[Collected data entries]

--- START ---

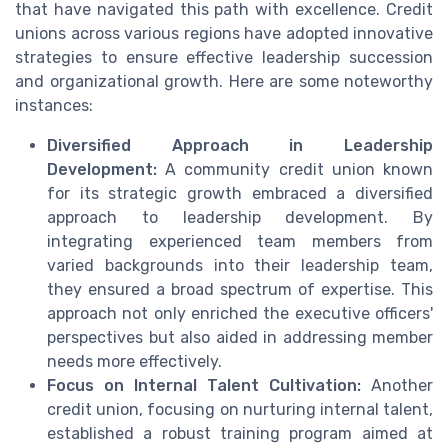
that have navigated this path with excellence. Credit
unions across various regions have adopted innovative
strategies to ensure effective leadership succession
and organizational growth. Here are some noteworthy
instances:
Diversified Approach in Leadership
Development:
A community credit union known
for its strategic growth embraced a diversified
approach to leadership development. By
integrating experienced team members from
varied backgrounds into their leadership team,
they ensured a broad spectrum of expertise. This
approach not only enriched the executive officers'
perspectives but also aided in addressing member
needs more effectively.
Focus on Internal Talent Cultivation:
Another
credit union, focusing on nurturing internal talent,
established a robust training program aimed at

--- END ---

State how many lines of the records hold the string "team", and nothing else.

2